(Collected data entries)
┌────────

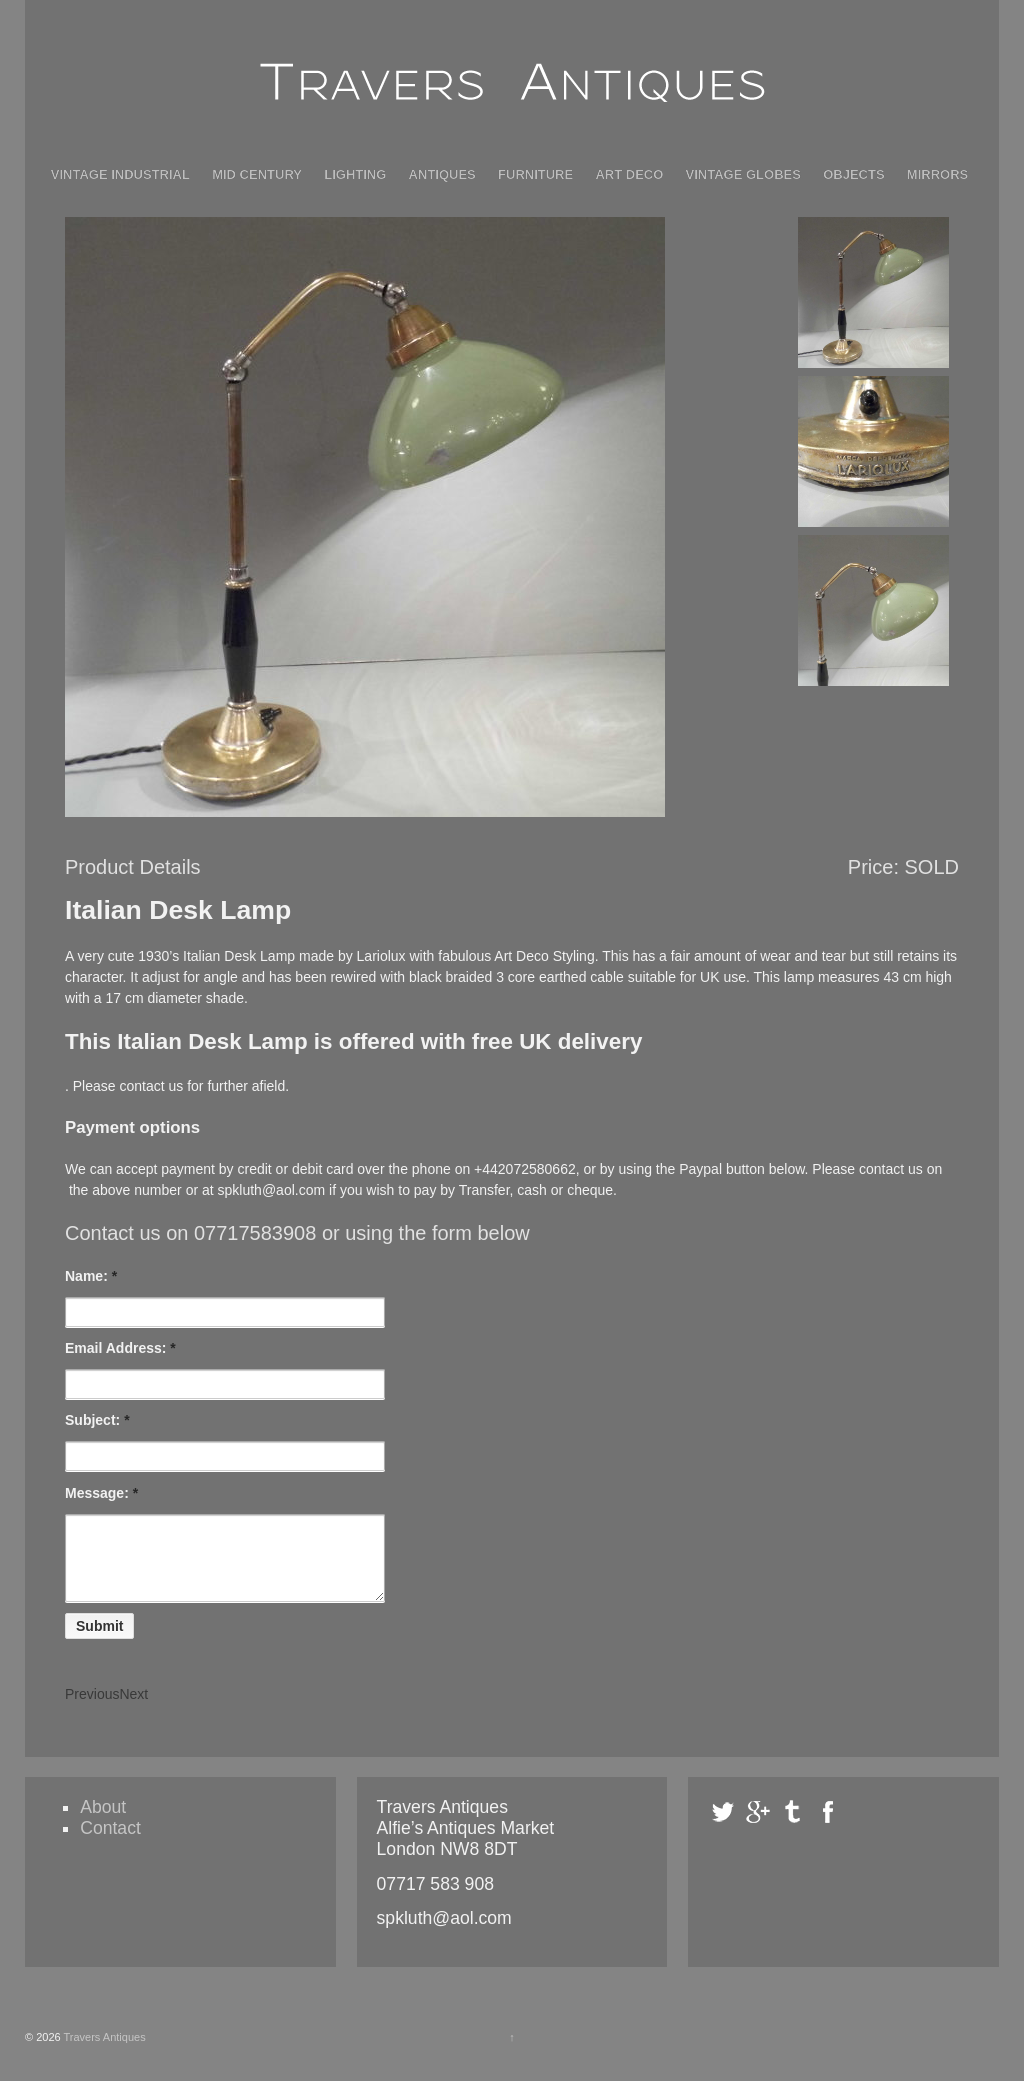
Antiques (442, 174)
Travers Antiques (103, 2052)
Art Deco (629, 174)
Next (133, 1709)
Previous (92, 1709)
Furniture (535, 174)
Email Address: (120, 1348)
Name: (91, 1276)
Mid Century (257, 174)
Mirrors (937, 174)
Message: (101, 1493)
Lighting (355, 174)
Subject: (97, 1420)
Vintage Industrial (120, 174)
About (103, 1822)
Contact (110, 1843)
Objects (853, 174)
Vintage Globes (743, 174)
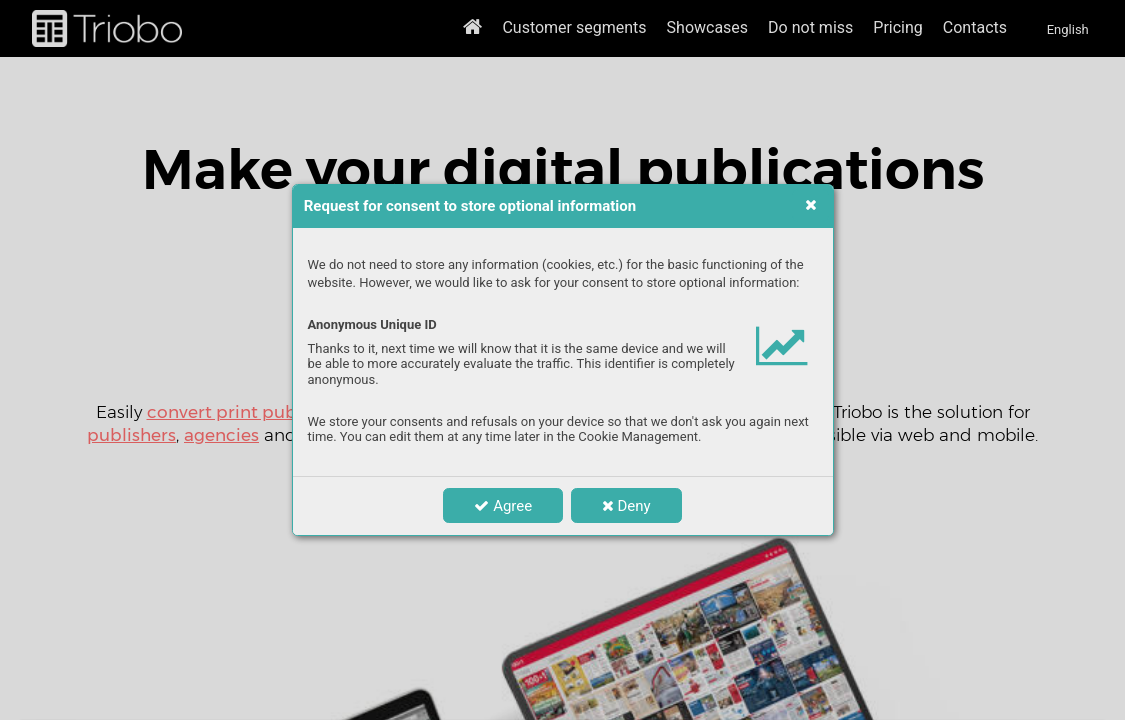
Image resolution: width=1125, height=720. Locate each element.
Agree (503, 506)
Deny (626, 506)
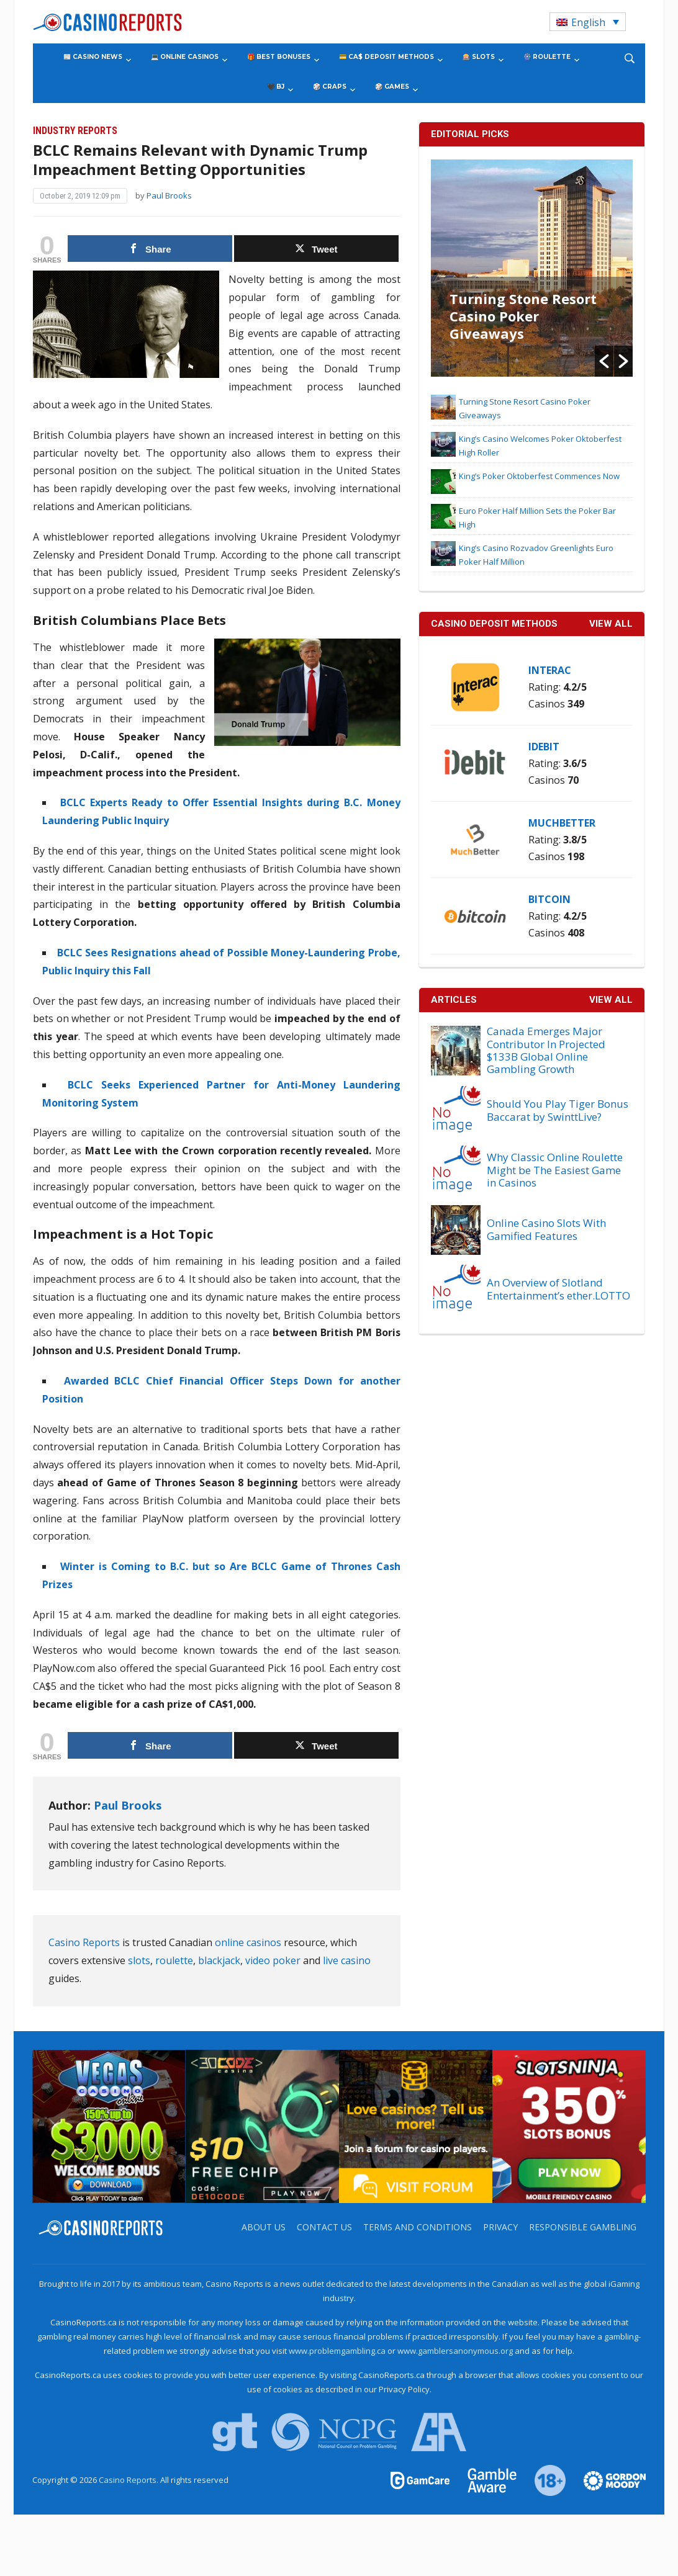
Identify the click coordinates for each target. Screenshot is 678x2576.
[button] (604, 361)
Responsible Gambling (582, 2227)
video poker (273, 1960)
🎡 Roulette (547, 57)
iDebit (543, 746)
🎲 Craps (329, 87)
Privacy (500, 2227)
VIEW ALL (611, 623)
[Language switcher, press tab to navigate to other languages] (587, 21)
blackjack (219, 1960)
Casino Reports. (129, 2479)
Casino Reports (84, 1942)
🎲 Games (392, 87)
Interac (549, 670)
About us (264, 2227)
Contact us (324, 2227)
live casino (347, 1960)
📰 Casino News (92, 57)
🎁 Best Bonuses (278, 57)
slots (139, 1960)
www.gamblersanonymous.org (455, 2350)
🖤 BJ (275, 87)
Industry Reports (75, 131)
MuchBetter (561, 823)
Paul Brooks (169, 195)
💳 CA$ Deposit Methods (386, 57)
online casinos (248, 1942)
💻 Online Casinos (185, 57)
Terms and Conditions (417, 2227)
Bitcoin (549, 899)
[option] (532, 268)
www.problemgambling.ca (337, 2350)
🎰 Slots (479, 57)
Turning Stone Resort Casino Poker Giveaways (523, 316)
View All (611, 999)
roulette (174, 1960)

└────────

## REQUIREMENT
Start with the line above that contains "VIEW ALL (611, 623)" and stop after the line that contains "Industry Reports (75, 131)". Output those lines exactly, and only those.

## ANSWER FOR THE TASK
VIEW ALL (611, 623)
[Language switcher, press tab to navigate to other languages] (587, 21)
blackjack (219, 1960)
Casino Reports. (129, 2479)
Casino Reports (84, 1942)
🎲 Games (392, 87)
Interac (549, 670)
About us (264, 2227)
Contact us (324, 2227)
live casino (347, 1960)
📰 Casino News (92, 57)
🎁 Best Bonuses (278, 57)
slots (139, 1960)
www.gamblersanonymous.org (455, 2350)
🖤 BJ (275, 87)
Industry Reports (75, 131)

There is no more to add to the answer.